Русская икона? Сначала прилежное школярство у Византии, а потом деградация через поточное производство – это когда один рисует «лик», другой – «горки», третий малюет одежду. Одним словом – детская раскраска. Искусствоведы-почвенники, конечно, замашут руками, начнут говорить про своеобразие и колорит. Но стоит посмотреть на коллекцию византийских икон, ну хотя бы в Уффици, что во Флоренции, или на мозаики Стамбула и Равенны, и все станет ясно без слов. Эпигонство. С отставанием этак лет на триста – четыреста.
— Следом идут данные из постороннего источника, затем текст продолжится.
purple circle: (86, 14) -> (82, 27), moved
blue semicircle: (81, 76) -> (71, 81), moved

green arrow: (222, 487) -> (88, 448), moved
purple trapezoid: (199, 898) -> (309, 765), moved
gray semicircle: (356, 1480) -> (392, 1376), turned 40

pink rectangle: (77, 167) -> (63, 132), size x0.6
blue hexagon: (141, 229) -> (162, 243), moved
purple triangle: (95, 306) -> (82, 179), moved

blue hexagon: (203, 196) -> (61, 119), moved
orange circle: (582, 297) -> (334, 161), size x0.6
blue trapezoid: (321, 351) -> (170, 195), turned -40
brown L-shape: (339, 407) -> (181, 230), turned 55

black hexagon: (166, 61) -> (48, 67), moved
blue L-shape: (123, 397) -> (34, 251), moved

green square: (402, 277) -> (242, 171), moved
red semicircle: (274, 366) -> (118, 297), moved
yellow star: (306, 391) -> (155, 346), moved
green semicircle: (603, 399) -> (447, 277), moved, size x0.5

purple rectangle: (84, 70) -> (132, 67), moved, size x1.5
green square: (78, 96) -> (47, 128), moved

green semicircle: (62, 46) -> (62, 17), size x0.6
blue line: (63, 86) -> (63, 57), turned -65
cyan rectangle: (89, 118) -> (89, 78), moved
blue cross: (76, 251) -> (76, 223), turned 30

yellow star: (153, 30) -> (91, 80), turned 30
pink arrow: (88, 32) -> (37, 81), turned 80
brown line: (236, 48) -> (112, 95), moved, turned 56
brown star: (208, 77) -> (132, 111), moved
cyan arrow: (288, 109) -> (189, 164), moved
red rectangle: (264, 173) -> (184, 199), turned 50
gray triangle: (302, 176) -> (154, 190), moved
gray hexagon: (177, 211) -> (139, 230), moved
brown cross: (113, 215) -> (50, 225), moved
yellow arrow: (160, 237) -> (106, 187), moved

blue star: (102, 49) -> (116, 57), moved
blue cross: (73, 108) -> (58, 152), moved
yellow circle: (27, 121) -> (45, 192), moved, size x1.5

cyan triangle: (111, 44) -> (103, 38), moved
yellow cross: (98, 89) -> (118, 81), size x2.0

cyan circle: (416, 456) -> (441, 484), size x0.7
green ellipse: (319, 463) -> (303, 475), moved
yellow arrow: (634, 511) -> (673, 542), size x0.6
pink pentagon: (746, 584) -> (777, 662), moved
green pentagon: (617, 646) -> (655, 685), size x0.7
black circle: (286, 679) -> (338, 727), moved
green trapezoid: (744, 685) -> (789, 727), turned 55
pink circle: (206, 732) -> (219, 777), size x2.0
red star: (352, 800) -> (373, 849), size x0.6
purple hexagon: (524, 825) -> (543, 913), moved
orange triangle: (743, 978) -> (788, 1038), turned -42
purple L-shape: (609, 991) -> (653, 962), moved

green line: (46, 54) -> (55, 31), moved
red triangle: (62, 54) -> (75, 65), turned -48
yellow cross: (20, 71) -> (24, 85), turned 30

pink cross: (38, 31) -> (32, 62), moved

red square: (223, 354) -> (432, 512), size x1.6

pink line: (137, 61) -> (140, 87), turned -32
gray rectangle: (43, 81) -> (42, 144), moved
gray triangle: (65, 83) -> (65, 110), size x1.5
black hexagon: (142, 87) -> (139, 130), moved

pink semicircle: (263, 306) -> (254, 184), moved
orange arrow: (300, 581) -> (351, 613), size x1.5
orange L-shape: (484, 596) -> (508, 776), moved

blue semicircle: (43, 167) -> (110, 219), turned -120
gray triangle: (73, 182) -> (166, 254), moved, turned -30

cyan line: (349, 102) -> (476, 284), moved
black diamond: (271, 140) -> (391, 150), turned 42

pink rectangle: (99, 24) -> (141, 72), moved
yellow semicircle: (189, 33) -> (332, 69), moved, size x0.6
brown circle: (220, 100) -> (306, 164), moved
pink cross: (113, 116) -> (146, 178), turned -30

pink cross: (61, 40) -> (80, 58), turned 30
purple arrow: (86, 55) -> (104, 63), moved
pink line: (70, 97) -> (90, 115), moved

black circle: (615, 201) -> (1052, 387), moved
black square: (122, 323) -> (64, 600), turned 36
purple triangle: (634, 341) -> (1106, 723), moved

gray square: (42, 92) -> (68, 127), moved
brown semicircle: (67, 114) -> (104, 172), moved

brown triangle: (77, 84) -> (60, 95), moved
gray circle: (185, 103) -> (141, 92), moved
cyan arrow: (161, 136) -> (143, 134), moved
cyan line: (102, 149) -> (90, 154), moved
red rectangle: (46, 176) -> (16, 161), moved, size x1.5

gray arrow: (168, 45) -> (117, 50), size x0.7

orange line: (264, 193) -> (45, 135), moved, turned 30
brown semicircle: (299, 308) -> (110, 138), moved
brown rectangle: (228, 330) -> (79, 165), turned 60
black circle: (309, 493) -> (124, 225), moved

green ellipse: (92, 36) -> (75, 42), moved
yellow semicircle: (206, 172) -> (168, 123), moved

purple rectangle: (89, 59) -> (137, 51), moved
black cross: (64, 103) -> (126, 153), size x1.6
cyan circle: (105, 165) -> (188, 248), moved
ПортретXVIII века? Без обсуждения. Эти беспомощные парсуны напоминают мне галерею портретов турецких султанов в Стамбуле. По-моему, на всех портретах изображен один и тот же человек. Меняется только одежда и ордена с оружием. Ну, попозже, Левицкий с Боровиковским. Но – не спасает. Все – жалко и вторично. Не Тициан и не Рембрандт. И даже не французская портретная живопись XVII века. Будем откровенны.
Русский академизм – повторение французского ампира (типа Жан-Луи Давида с его «Клятвой Горациев»), но с отставанием минимум лет на тридцать.
Передвижники – европейская жанровая живопись. Лаг – сто лет.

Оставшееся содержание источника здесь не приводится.